EXERCISE OBJECTIVE: Without including the pictures, copy each line below exactly as it reads.
[Opening DATA IN THIS EXERCISE section]
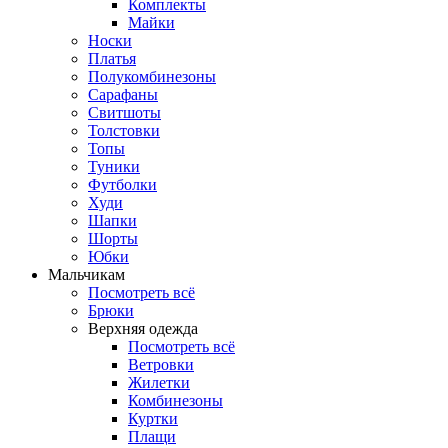
Комплекты
Майки
Носки
Платья
Полукомбинезоны
Сарафаны
Свитшоты
Толстовки
Топы
Туники
Футболки
Худи
Шапки
Шорты
Юбки
Мальчикам
Посмотреть всё
Брюки
Верхняя одежда
Посмотреть всё
Ветровки
Жилетки
Комбинезоны
Куртки
Плащи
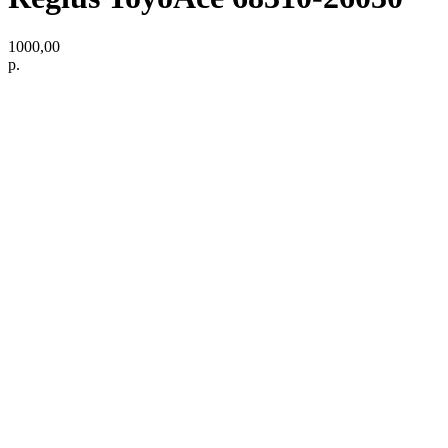
1000,00
р.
[Closing DATA IN THIS EXERCISE section]
ANSWER SECTION:
Комплекты
Майки
Носки
Платья
Полукомбинезоны
Сарафаны
Свитшоты
Толстовки
Топы
Туники
Футболки
Худи
Шапки
Шорты
Юбки
Мальчикам
Посмотреть всё
Брюки
Верхняя одежда
Посмотреть всё
Ветровки
Жилетки
Комбинезоны
Куртки
Плащи
1000,00
р.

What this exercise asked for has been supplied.